About this task
Repeat all of the records word for word, but skip any picture.

### Provided data

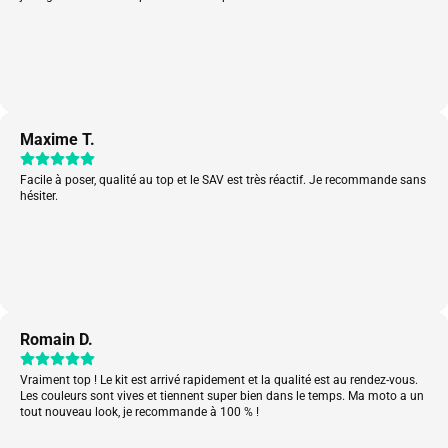
Maxime T.
Facile à poser, qualité au top et le SAV est très réactif. Je recommande sans
hésiter.
Romain D.
Vraiment top ! Le kit est arrivé rapidement et la qualité est au rendez-vous.
Les couleurs sont vives et tiennent super bien dans le temps. Ma moto a un
tout nouveau look, je recommande à 100 % !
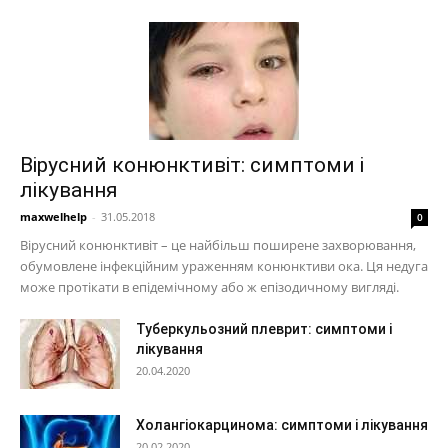
Вірусний конюнктивіт: симптоми і
лікування
maxwelhelp
-
31.05.2018
0
Вірусний конюнктивіт – це найбільш поширене захворювання,
обумовлене інфекційним ураженням конюнктиви ока. Ця недуга
може протікати в епідемічному або ж епізодичному вигляді.
Туберкульозний плеврит: симптоми і
лікування
20.04.2020
Холангіокарцинома: симптоми і лікування
20.02.2020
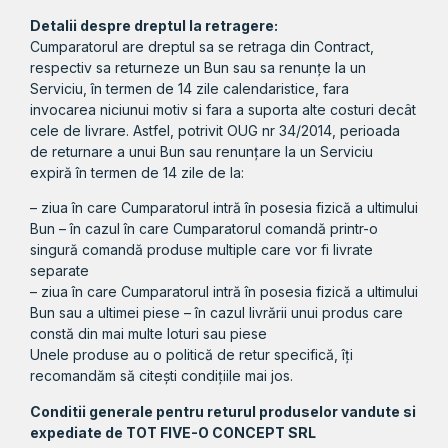
Detalii despre dreptul la retragere:
Cumparatorul are dreptul sa se retraga din Contract,
respectiv sa returneze un Bun sau sa renunțe la un
Serviciu, în termen de 14 zile calendaristice, fara
invocarea niciunui motiv si fara a suporta alte costuri decât
cele de livrare. Astfel, potrivit OUG nr 34/2014, perioada
de returnare a unui Bun sau renunțare la un Serviciu
expiră în termen de 14 zile de la:
– ziua în care Cumparatorul intră în posesia fizică a ultimului
Bun – în cazul în care Cumparatorul comandă printr-o
singură comandă produse multiple care vor fi livrate
separate
– ziua în care Cumparatorul intră în posesia fizică a ultimului
Bun sau a ultimei piese – în cazul livrării unui produs care
constă din mai multe loturi sau piese
Unele produse au o politică de retur specifică, îți
recomandăm să citești condițiile mai jos.
Conditii generale pentru returul produselor vandute si
expediate de TOT FIVE-O CONCEPT SRL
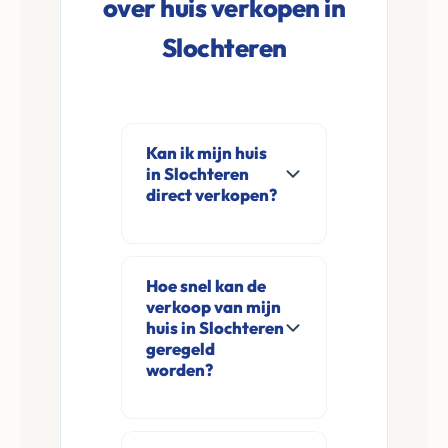
over huis verkopen in
Slochteren
Kan ik mijn huis
in Slochteren
direct verkopen?
Ja, Leco Vastgoed
koopt woningen
Hoe snel kan de
direct aan in
verkoop van mijn
Slochteren en
huis in Slochteren
omgeving. U
geregeld
worden?
verkoopt
rechtstreeks aan ons
Meestal ontvangt u
zonder
na de online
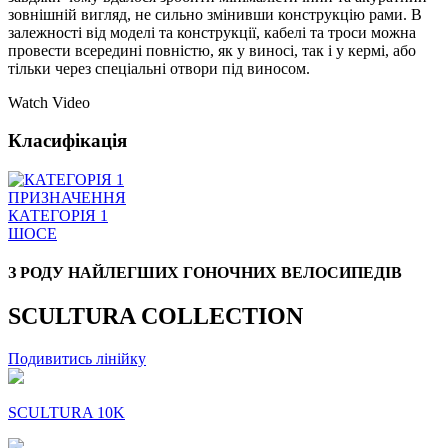
зовнішній вигляд, не сильно змінивши конструкцію рами. В
залежності від моделі та конструкції, кабелі та троси можна
провести всередині повністю, як у виносі, так і у кермі, або
тільки через спеціальні отвори під виносом.
Watch Video
Класифікація
ПРИЗНАЧЕННЯ
КАТЕГОРІЯ 1
ШОСЕ
З РОДУ НАЙЛЕГШИХ ГОНОЧНИХ ВЕЛОСИПЕДІВ
SCULTURA COLLECTION
Подивитись лінійку
SCULTURA 10K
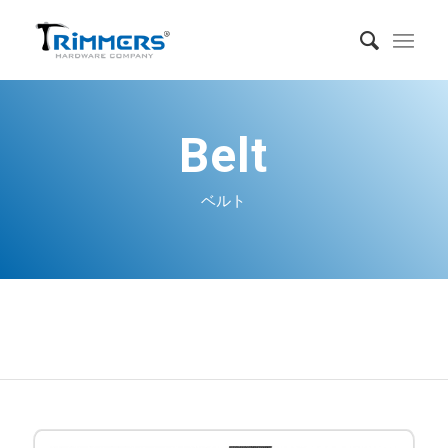
Belt
ベルト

######

Result
Maxime T.
Facile à poser, qualité au top et le SAV est très réactif. Je recommande sans
hésiter.
Romain D.
Vraiment top ! Le kit est arrivé rapidement et la qualité est au rendez-vous.
Les couleurs sont vives et tiennent super bien dans le temps. Ma moto a un
tout nouveau look, je recommande à 100 % !
Вірусний конюнктивіт: симптоми і
лікування
maxwelhelp
-
31.05.2018
0
Вірусний конюнктивіт – це найбільш поширене захворювання,
обумовлене інфекційним ураженням конюнктиви ока. Ця недуга
може протікати в епідемічному або ж епізодичному вигляді.
Туберкульозний плеврит: симптоми і
лікування
20.04.2020
Холангіокарцинома: симптоми і лікування
20.02.2020
Detalii despre dreptul la retragere:
Cumparatorul are dreptul sa se retraga din Contract,
respectiv sa returneze un Bun sau sa renunțe la un
Serviciu, în termen de 14 zile calendaristice, fara
invocarea niciunui motiv si fara a suporta alte costuri decât
cele de livrare. Astfel, potrivit OUG nr 34/2014, perioada
de returnare a unui Bun sau renunțare la un Serviciu
expiră în termen de 14 zile de la:
– ziua în care Cumparatorul intră în posesia fizică a ultimului
Bun – în cazul în care Cumparatorul comandă printr-o
singură comandă produse multiple care vor fi livrate
separate
– ziua în care Cumparatorul intră în posesia fizică a ultimului
Bun sau a ultimei piese – în cazul livrării unui produs care
constă din mai multe loturi sau piese
Unele produse au o politică de retur specifică, îți
recomandăm să citești condițiile mai jos.
Conditii generale pentru returul produselor vandute si
expediate de TOT FIVE-O CONCEPT SRL
over huis verkopen in
Slochteren
Kan ik mijn huis
in Slochteren
direct verkopen?
Ja, Leco Vastgoed
koopt woningen
Hoe snel kan de
direct aan in
verkoop van mijn
Slochteren en
huis in Slochteren
omgeving. U
geregeld
worden?
verkoopt
rechtstreeks aan ons
Meestal ontvangt u
zonder
na de online
зовнішній вигляд, не сильно змінивши конструкцію рами. В
залежності від моделі та конструкції, кабелі та троси можна
провести всередині повністю, як у виносі, так і у кермі, або
тільки через спеціальні отвори під виносом.
Watch Video
Класифікація
ПРИЗНАЧЕННЯ
КАТЕГОРІЯ 1
ШОСЕ
З РОДУ НАЙЛЕГШИХ ГОНОЧНИХ ВЕЛОСИПЕДІВ
SCULTURA COLLECTION
Подивитись лінійку
SCULTURA 10K
Belt
ベルト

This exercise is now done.